— PROBLEM TO WORK ON —
Would you reproduce exactly the lines below from the one holding "現從昭和到令和，固然司法實務有在演變，但相" through the one holding "peinado sin que se vea rígido.", inclusive, and no others?

━━━ EXTRACTED INFORMATION

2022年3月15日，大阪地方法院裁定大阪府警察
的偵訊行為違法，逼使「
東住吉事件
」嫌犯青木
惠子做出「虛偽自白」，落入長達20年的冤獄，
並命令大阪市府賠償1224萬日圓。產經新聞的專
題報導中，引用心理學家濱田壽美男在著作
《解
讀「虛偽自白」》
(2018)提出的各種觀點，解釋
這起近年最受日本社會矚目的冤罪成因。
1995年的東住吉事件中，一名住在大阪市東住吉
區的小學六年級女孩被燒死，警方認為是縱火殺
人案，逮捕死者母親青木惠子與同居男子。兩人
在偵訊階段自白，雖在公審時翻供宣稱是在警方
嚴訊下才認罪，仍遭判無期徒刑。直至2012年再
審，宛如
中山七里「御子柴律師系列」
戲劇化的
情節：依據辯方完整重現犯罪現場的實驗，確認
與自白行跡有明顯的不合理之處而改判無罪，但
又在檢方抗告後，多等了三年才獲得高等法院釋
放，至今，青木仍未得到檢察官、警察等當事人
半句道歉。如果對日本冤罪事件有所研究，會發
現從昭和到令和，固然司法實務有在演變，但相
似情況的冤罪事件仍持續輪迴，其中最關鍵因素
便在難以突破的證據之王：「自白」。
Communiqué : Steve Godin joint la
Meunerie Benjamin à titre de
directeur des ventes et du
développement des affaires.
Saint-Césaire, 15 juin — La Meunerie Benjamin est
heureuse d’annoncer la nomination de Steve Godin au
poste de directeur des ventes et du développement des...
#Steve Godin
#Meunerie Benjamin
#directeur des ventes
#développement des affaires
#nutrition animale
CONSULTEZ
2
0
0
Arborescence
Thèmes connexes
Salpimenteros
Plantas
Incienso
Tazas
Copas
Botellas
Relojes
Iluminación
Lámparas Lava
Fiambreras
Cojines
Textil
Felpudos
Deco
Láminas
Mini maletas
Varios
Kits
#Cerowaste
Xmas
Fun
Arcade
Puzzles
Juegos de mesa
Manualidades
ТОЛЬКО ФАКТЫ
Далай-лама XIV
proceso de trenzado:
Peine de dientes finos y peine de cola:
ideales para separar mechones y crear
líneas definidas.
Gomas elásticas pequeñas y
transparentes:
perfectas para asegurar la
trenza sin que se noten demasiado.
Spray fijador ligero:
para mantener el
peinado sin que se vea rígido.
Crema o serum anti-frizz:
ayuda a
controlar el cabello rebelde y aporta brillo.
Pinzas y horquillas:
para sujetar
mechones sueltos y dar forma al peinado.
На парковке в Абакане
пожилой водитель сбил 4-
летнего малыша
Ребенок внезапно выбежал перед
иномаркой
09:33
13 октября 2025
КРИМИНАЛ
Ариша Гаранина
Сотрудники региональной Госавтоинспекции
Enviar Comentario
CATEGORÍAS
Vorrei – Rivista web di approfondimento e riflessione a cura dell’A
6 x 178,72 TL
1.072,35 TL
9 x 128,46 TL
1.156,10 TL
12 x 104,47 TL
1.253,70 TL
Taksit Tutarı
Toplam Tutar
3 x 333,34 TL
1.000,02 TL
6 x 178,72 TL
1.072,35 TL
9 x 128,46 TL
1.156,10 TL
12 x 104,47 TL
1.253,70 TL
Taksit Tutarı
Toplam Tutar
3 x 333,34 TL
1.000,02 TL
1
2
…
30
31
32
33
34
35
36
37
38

━━━━━━

— TASK SOLUTION —
現從昭和到令和，固然司法實務有在演變，但相
似情況的冤罪事件仍持續輪迴，其中最關鍵因素
便在難以突破的證據之王：「自白」。
Communiqué : Steve Godin joint la
Meunerie Benjamin à titre de
directeur des ventes et du
développement des affaires.
Saint-Césaire, 15 juin — La Meunerie Benjamin est
heureuse d’annoncer la nomination de Steve Godin au
poste de directeur des ventes et du développement des...
#Steve Godin
#Meunerie Benjamin
#directeur des ventes
#développement des affaires
#nutrition animale
CONSULTEZ
2
0
0
Arborescence
Thèmes connexes
Salpimenteros
Plantas
Incienso
Tazas
Copas
Botellas
Relojes
Iluminación
Lámparas Lava
Fiambreras
Cojines
Textil
Felpudos
Deco
Láminas
Mini maletas
Varios
Kits
#Cerowaste
Xmas
Fun
Arcade
Puzzles
Juegos de mesa
Manualidades
ТОЛЬКО ФАКТЫ
Далай-лама XIV
proceso de trenzado:
Peine de dientes finos y peine de cola:
ideales para separar mechones y crear
líneas definidas.
Gomas elásticas pequeñas y
transparentes:
perfectas para asegurar la
trenza sin que se noten demasiado.
Spray fijador ligero:
para mantener el
peinado sin que se vea rígido.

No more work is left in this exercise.